Yeah, Let Us Get Our Morality From Tim Cook

Georges van Hoegaerden
Georges van Hoegaerdenhttps://www.methodeva.com/georges/
Founder, Author, and Managing Director of methodEVA.

Knowing how Tim’s morality by proxy is less than stellar, I am puzzled by how many seemingly bright people propose the dim-bulb idea of wanting to elect him President of The United States.

Dim Bulb

I recently read an article written by a friend who heralded Apple CEO Tim Cook’s viewpoints on economics as light-years ahead of renowned Scottish economist Adam Smith, jumping on the bandwagon of Tim’s purported “barnstorms of moral responsibility” exemplified in a recent New York Times article. No less naive than the false hope of a solution of “friendlier capitalism” given by the Minority Leader of the United States House of Representatives, Nancy Pelosi in overt admission capitalism was not entirely working as advertised.

Now, let me break this smorgasbord of misplaced economic infatuation down for you.

Voodoo personified

First, as I explain in a narrated presentation on my site, our current religion of economics, Adam Smith had no small part in refining, is a systematic confounding of consequence and cause, the source of the grave human depravity of reason (Nietzsche). Precisely the reason why I call our current religion of economics a voodoo science, blissfully misrepresenting many evolutions of human renewability, capacity and ingenuity, and as such lacking any meaningful extrapolation one can depend on. My friend’s uncanny comments with this sufficiently nullified.

Fake news

Second, the referenced article in The New York Times by Andrew Ross Sorkin conveys the aimless wanderings of the press, nearsightedly enamored by the presence of a powerful businessman, with a bucket-full of well-placed words masquerading as an inferred viewpoint, including a few softballs lobbed as the pretense of reasoning for Tim Cook’s suggested interest and foray in government.
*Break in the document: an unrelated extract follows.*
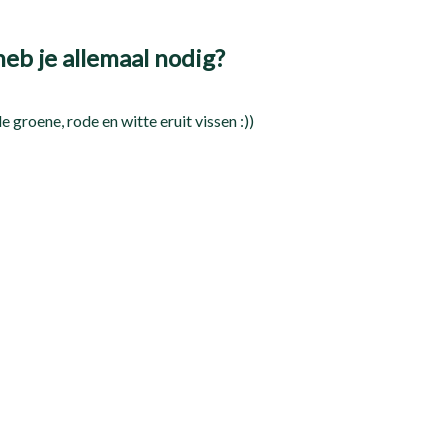
eb je allemaal nodig?
 groene, rode en witte eruit vissen :))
The article demonstrates the weakened wherewithal of the press, its stature challenged by the influx of new bloggers, some with more real-world experience and merit than the official press. A weakening also responsible for much of the fake news proven to skew popular opinion, including, in this case, my friend’s. Money, dear Andrew, does not equal merit, in a society rigged to preserve stale oligarchies.

Loons elect their own

For the latter reason (amongst many), I am no fan of Donald Trump elected President, nor would I be of Tim Cook in a comparable role in government.
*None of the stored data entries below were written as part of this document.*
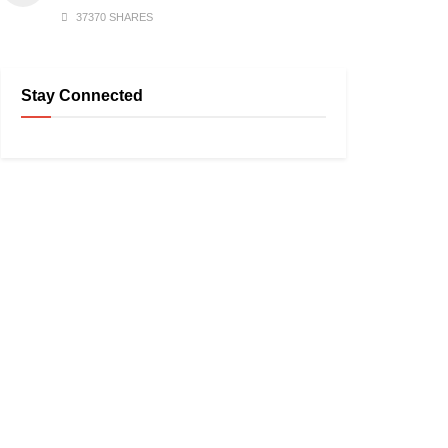
37370 SHARES
Stay Connected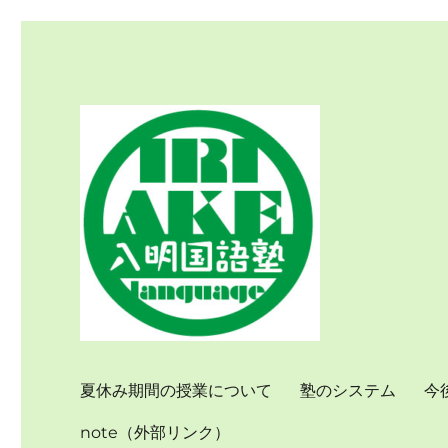
個別指導で国語力を伸ばす
入明国語塾
夏休み期間の授業について
塾のシステム
今
note（外部リンク）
Even though I side more with Tim’s viewpoints on a lot of issues, the best of the worst is not what saves humanity from the fundamental flaws integral to the workings of the operating systems of humanity. We must do better than traversing another branch of misgivings from the schools of economics.

Morality by proxy

More specifically, I challenge Tim’s honesty by the tactics Apple deploys. As the buck currently stops with Tim in the unquestionable totalitarian monism Apple enacts around the world, with its shiny new technology toys as the proverbial carrots dangling in front of enthusiastic donkeys enslaved to all but the reality on the internet.
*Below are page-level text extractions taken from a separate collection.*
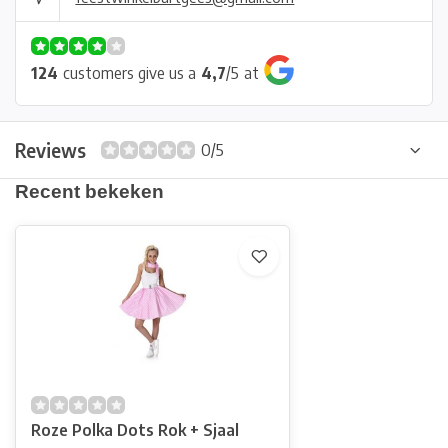
124
customers give us a
4,7
/
5
at
Reviews
0/5
Recent bekeken
Roze Polka Dots Rok + Sjaal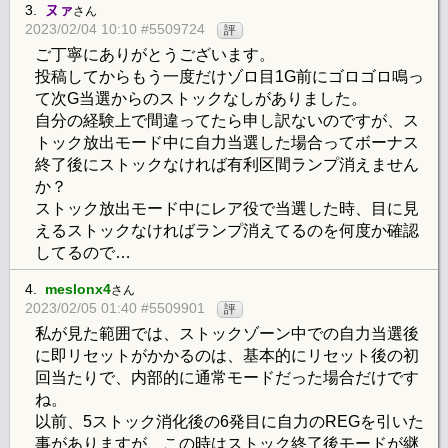
3.
ヌァ
さん
2023/02/04 10:10 #5509724
評
ご丁寧にありがとうございます。
投稿してからもう一度だけゾロ目1G前にゴロゴロ鳴っ
て次G当選からのストックなしがありました。
自分の経験上で間違ってたら申し訳ないのですが、ス
トック放出モード中に自力当選した場合ってボーナス
終了後にストックなければ有利区間ランプ消えません
か？
ストック放出モード中にレア役で当選した時、目に見
えるストックなければランプ消えてるのを何度か確認
してるので…
4.
meslonx4
さん
2023/02/05 01:40 #5509901
評
私が見た範囲では、ストックゾーン中での自力当選後
に即リセットがかかるのは、基本的にリセット後の初
回当たりで、内部的に通常モードだった場合だけです
ね。
以前、5ストック消化後の6発目に自力のREGを引いた
事がありますが、この時はストック終了後モードが継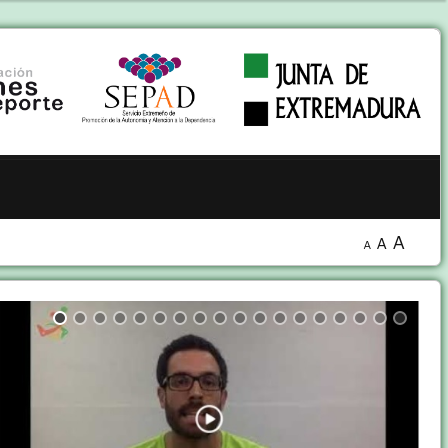
A
A
A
Would we consider the following examples to reflect the elected morality we want to infuse into the economic systems of our future? You be the judge:

  • Apple, contrary to its public portrayal, has destroyed the music business as it existed, by deploying the economic impropriety of fixed-pricing in its transition to digital, making it virtually impossible for all but a few artists to make a living on the sale of music alone.
  • Apple was fined $450M for the economic impropriety of price-fixing and collusion with book publishers on the creation and dissemination of eBooks using Apple technology.
  • Apple is alleged to have conspired with advertisers to relay unapproved personal privacy information from iPhone and iPad devices, with damages purportedly yet to be awarded.
  • Apple is alleged to have disadvantaged and bankrupted third-party resellers by not applying consumer discounts to third-party channels.
  • Apple colluded on anti-poaching agreements with other technology giants, preventing fundamental principles of freedom to take hold in employment.
  • Apple deploys modern-day slavery in China, not unlike the pain and embarrassment of human slavery as it once existed in the United States, in the commission to produce devices at the highest possible profit margins.

Can you imagine how these kinds of moral infractions will affect humanity, as they proceed to invade the operating-systems of humanity and rule more of our world?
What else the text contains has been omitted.